How Deep.BI collects and stores big data for real-time and historical super fast analytics and AI

The major challenge in big data processing is its storage in a way that allows fast and flexible access and analytics, including real-time.

At Deep.BI we fought this problem using some top-notch technologies like Druid, Kafka & Flink.

How the data is collected and stored

Our Javascript tag collects single interactions on websites and apps, then convert them to JSONs.
See example:

{
  event.type: “page-open”
  timestamp: timestamp,
  user.id.cookie: cookie_id,
  attributeGroup1: {
    attr1: "value",
    attr2: "value"
  }
  attributeGroup2: {
    attr1: "value",
    attr2: "value"
  }
}

Each attribute creates a column in our database (Druid), thus as a result we get the following columns:

event.type, timestamp, user.id.cookie, attributeGroup1.attr1, attributeGroup1.attr2, attributeGroup2.attr1, attributeGroup2.attr2  

Usually, there are ~200 columns per row. Each row represents single event, and each event weights on average 4kB.

These columns and rows are stored in Druid in its native, binary format, segmented by time. Each segment consists of events from a certain time range. Worth noting is, that data are compressed per column. The algorithm compresses data 40-100 times. So, 1TB of raw data is stored as 10-40GB. In this way we can provide real-time data exploration, analytics and access on huge data sets.

How you can use this data

We provide visual data exploration and dashboard creation and sharing tools. Also, you have an access to our API.
People often ask about access to their "raw data" stored at Deep.BI.

Considering raw data usage you should have in mind a way you want to analyze it.

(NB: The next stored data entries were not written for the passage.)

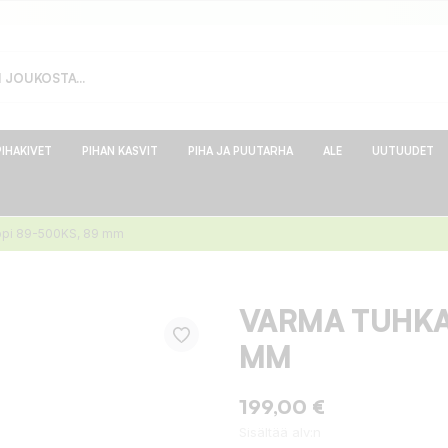
PIHAKIVET
PIHAN KASVIT
PIHA JA PUUTARHA
ALE
UUTUUDET
ppi 89-500KS, 89 mm
VARMA TUHKA
MM
199,00 €
Sisältää alv:n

First, you can reverse this compression mechanism and extract raw JSONs - this is often not optimal.

Usually people want to extract some specific information from the data around users. For example for machine learning purposes you may want to extract such data mart:

[userid, attr1, attr2, …, attrN, metric1, metric2, …, metricN, label]

Example:

[UUID1, deviceModel, country, …, emailDomain, numberOfVisits[N], visitedSectionX[0,1], …, timeSpent[X], purchased[0,1]]

In this ML scenario you would use Deep.BI platform for feature engineering: extraction of attributes and creating synthetic features from metrics.

To do this you don’t actually need raw Druid segments, neither raw JSON files. You just need to create Deep.BI API queries and you’ll get CSVs with that kind of “raw data”.